July 15, 2019
Study finds online restaurant information can closely predict key neighborhood indicators
Apartment seekers in big cities often use the presence of restaurants to determine if a neighborhood would be a good place to live. It turns out there is a lot to this rule of thumb: MIT urban studies scholars have now found that in China, restaurant data can be used to predict key socioeconomic attributes of neighborhoods.
Indeed, using online restaurant data, the researchers say, they can effectively predict a neighborhood's daytime population, nighttime population, the number of businesses located in it, and the amount of overall spending in the neighborhood.
"The restaurant industry is one of the most decentralized and deregulated local consumption industries," says Siqi Zheng, an urban studies professor at MIT and co-author of a new paper outlining the findings. "It is highly correlated with local socioeconomic attributes, like population, wealth, and consumption."
Using restaurant data as a proxy for other economic indicators can have a practical purpose for urban planners and policymakers, the researchers say. In China, as in many places, a census is only taken once a decade, and it may be difficult to analyze the dynamics of a city's ever-changing areas on a faster-paced basis.
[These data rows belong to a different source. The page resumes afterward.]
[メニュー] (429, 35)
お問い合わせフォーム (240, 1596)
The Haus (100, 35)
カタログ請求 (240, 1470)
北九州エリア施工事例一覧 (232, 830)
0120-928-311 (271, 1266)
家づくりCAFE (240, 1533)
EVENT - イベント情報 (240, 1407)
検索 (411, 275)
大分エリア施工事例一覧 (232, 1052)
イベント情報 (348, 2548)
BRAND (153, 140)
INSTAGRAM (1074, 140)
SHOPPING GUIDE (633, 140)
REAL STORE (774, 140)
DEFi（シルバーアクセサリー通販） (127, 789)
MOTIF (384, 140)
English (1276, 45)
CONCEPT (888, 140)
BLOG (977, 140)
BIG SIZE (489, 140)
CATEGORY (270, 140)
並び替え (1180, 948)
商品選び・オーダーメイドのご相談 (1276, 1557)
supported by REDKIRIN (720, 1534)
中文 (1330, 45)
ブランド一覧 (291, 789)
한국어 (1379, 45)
Thus new methods of quantifying residential levels and economic activity could help guide city officials.
"Even without census data, we can predict a variety of a neighborhood's attributes, which is very valuable," adds Zheng, who is the Samuel Tak Lee Associate Professor of Real Estate Development and Entrepreneurship, and faculty director of the MIT China Future City Lab.
"Today there is a big data divide," says Carlo Ratti, director of MIT's Senseable City Lab, and a co-author of the paper. "Data is crucial to better understanding cities, but in many places we don't have much [official] data. At the same time, we have more and more data generated by apps and websites. If we use this method we [can] understand socioeconomic data in cities where they don't collect data."
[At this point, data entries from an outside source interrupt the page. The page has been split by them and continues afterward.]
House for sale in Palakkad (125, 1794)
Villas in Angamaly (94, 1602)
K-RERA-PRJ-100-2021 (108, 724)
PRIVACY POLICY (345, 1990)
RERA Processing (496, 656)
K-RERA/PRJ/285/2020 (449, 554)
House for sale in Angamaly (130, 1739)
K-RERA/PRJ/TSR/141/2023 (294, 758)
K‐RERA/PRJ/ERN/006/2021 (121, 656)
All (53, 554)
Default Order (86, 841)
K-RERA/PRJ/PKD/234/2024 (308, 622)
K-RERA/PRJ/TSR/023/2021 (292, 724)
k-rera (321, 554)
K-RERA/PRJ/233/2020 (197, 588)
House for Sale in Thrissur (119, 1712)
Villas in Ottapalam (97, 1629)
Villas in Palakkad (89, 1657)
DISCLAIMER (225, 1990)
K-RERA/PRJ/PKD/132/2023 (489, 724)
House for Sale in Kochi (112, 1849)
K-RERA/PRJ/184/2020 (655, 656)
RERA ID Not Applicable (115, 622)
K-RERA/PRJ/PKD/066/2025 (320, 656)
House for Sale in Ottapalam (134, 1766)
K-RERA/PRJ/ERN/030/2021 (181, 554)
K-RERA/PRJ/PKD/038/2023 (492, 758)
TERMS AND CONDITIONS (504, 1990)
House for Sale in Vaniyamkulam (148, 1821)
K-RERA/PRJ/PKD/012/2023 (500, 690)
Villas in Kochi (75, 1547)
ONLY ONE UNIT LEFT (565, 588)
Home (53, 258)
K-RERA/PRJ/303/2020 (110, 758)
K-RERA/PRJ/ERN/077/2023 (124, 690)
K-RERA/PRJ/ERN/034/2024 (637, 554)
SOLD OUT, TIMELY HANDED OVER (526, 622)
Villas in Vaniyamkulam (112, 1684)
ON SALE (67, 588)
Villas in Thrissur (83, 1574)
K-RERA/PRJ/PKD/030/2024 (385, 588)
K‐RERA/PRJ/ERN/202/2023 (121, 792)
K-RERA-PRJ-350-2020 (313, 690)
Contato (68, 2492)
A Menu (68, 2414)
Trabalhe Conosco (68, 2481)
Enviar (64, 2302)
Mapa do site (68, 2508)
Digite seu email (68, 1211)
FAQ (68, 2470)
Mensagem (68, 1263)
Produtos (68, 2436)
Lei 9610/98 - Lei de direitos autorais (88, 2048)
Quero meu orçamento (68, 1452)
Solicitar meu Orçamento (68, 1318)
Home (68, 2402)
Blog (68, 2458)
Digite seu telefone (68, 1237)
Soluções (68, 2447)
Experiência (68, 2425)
The paper, "Predicting neighborhoods' socioeconomic attributes using restaurant data," appears in the Proceedings of the National Academy of Sciences. The authors are Zheng, who is the corresponding author; Ratti; and Lei Dong, a postdoc co-hosted by the MIT China Future City Lab and the Senseable City Lab.
The study takes a close neighborhood-level look at nine cities in China: Baoding, Beijing, Chengdu, Hengyang, Kunming, Shenyang, Shenzen, Yueyang, and Zhengzhou. To conduct the study, the researchers extracted restaurant data from the website Dianping, which they describe as the Chinese equivalent of Yelp, the English-language business-review site.
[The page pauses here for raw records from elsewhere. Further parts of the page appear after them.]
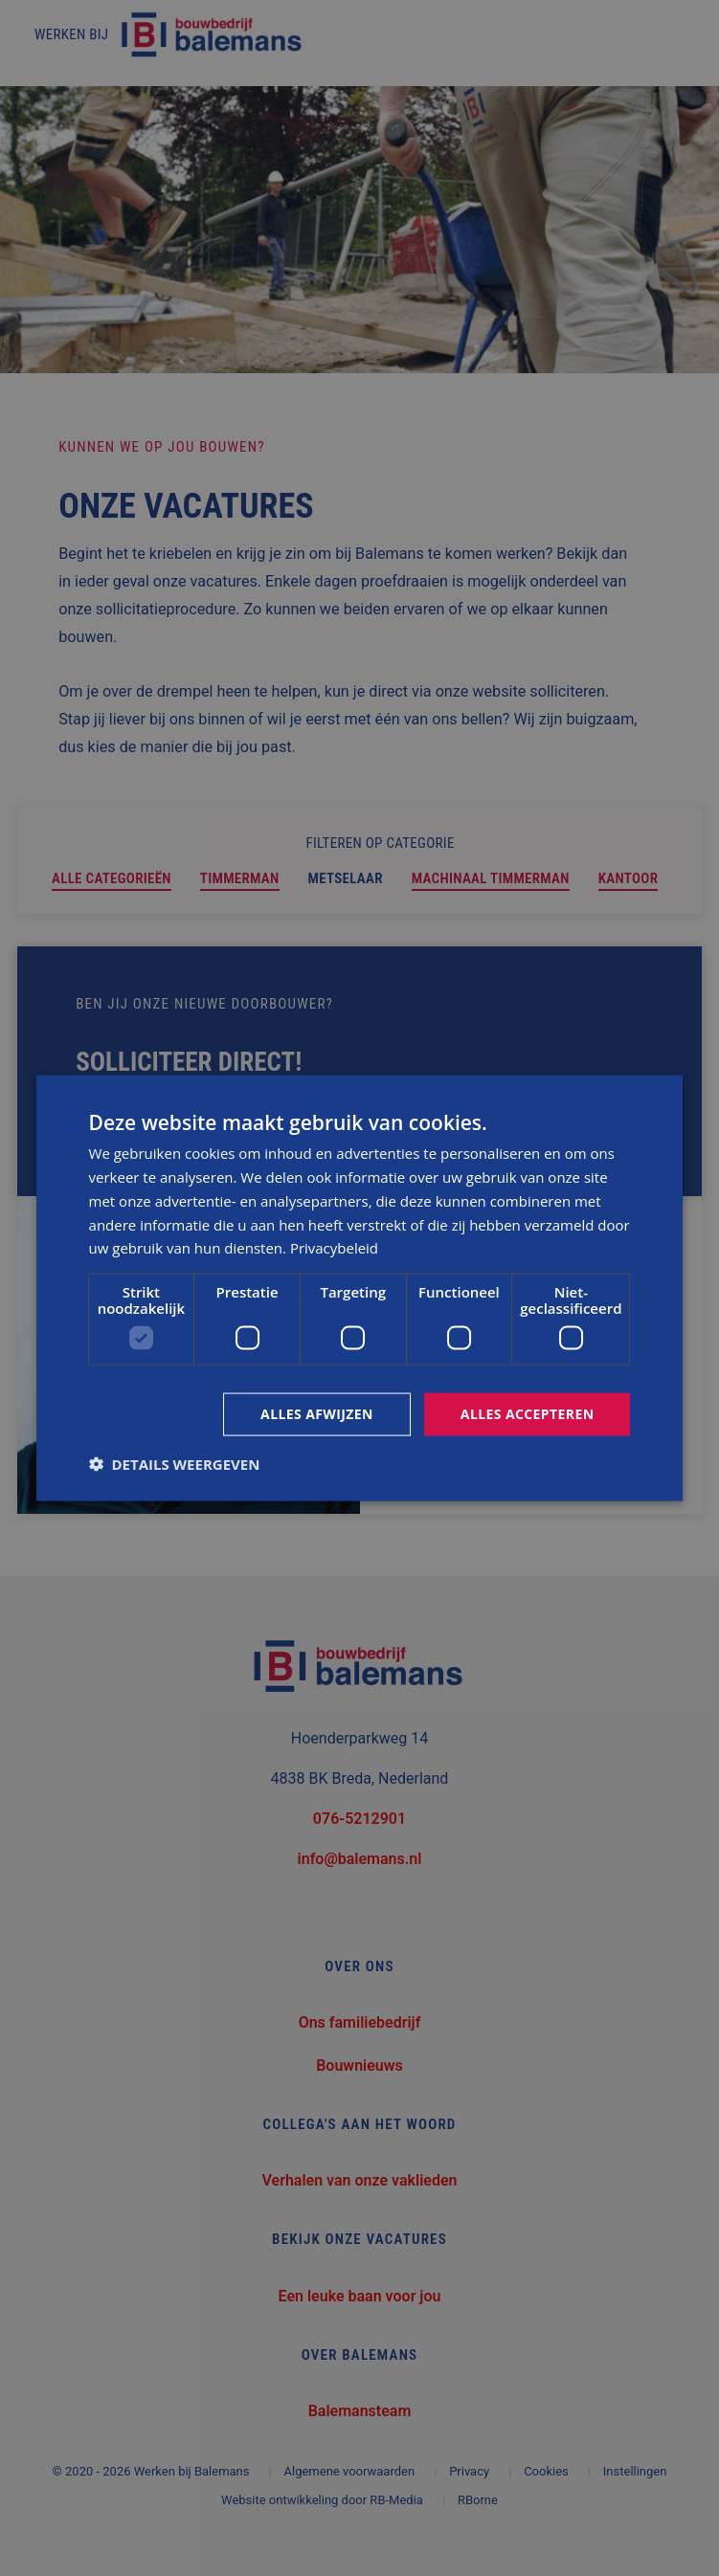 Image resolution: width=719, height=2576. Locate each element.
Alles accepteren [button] (528, 1414)
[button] (174, 1463)
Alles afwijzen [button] (316, 1414)
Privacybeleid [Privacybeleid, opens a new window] (334, 1247)
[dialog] (360, 1288) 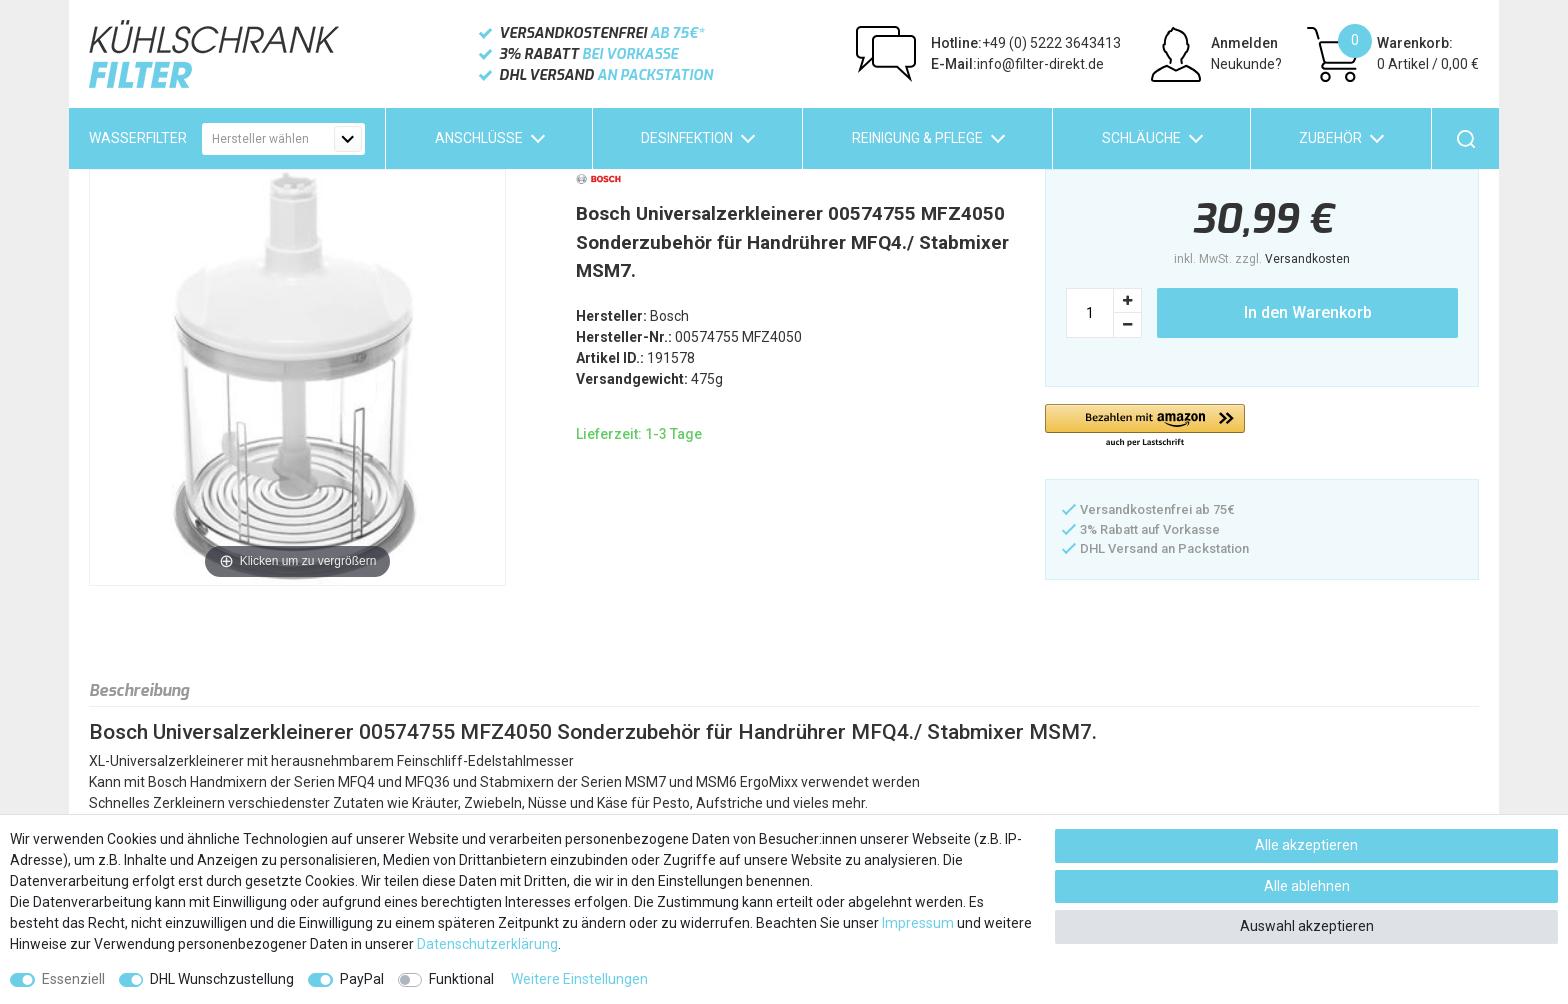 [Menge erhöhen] (1128, 300)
By matching the Dianping data to reliable, existing data for those cities—including anonymized and aggregated mobile phone location data from 56.3 million people, bank card records, company registration records, and some census data—the researchers found they could predict 95 percent of the variation in daytime population among neighborhoods. They also predicted 95 percent of the variation in nighttime population, 93 percent of the variation in the number of businesses, and 90 percent of the variation in levels of consumer consumption.
"We have used new publicly available data and developed new data augmentation methods to address these urban issues," says Dong, who adds that the study's model is a "new contribution to [the use of] both data science for social good, and big data for urban economics communities."
The researchers note that this is a more accurate proxy for estimating neighborhood-level demographic and economic activity than other methods previously used. For instance, other researchers have used satellite imaging to calculate the amount of nightime light in cities, and in turn used the quantity of light to estimate neighborhood-level activity. While that method fares well for population estimates, the restaurant-data method is better overall, and much better at estimating business activity and consumer spending.
Zheng says she feels "confident" that the researchers' model could be applied to other Chinese cities because it already shows good predictive power across cities. But the researchers also believe the method they employed—which uses machine learning techniques to zero in on significant correlations—could potentially be applied to cities around the globe.
"These results indicate the restaurant data can capture common indicators of socioeconomic outcomes, and these commonalities can be transferred ... with reasonable accuracy in cities where survey outcomes are unobserved," the researchers state in the paper.
As the scholars acknowledge, their study observed correlations between restaurant data and neighborhood characteristics, rather than specifying the exact causal mechanisms at work. Ratti notes that the causal link between restaurants and neighborhood characteristics can run both ways: Sometimes restaurants can fill demand in already-thriving area, while at other times their presence is a harbinger of future development.
"There is always [both] a push and a pull" between restaurants and neighborhood development, Ratti says. "But we show the socioeconomic data is very well-reflected in the restaurant landscape, in the cities we look at. The interesting finding is that this seems to be so good as a proxy."
Zheng says she hopes additional scholars will pick up on the method, which in principle could be applied to many urban studies topics.
"The restaurant data itself, as well as the variety of neighborhood attributes it predicts, can help other researchers study all kinds of urban issues, which is very valuable," Zheng says.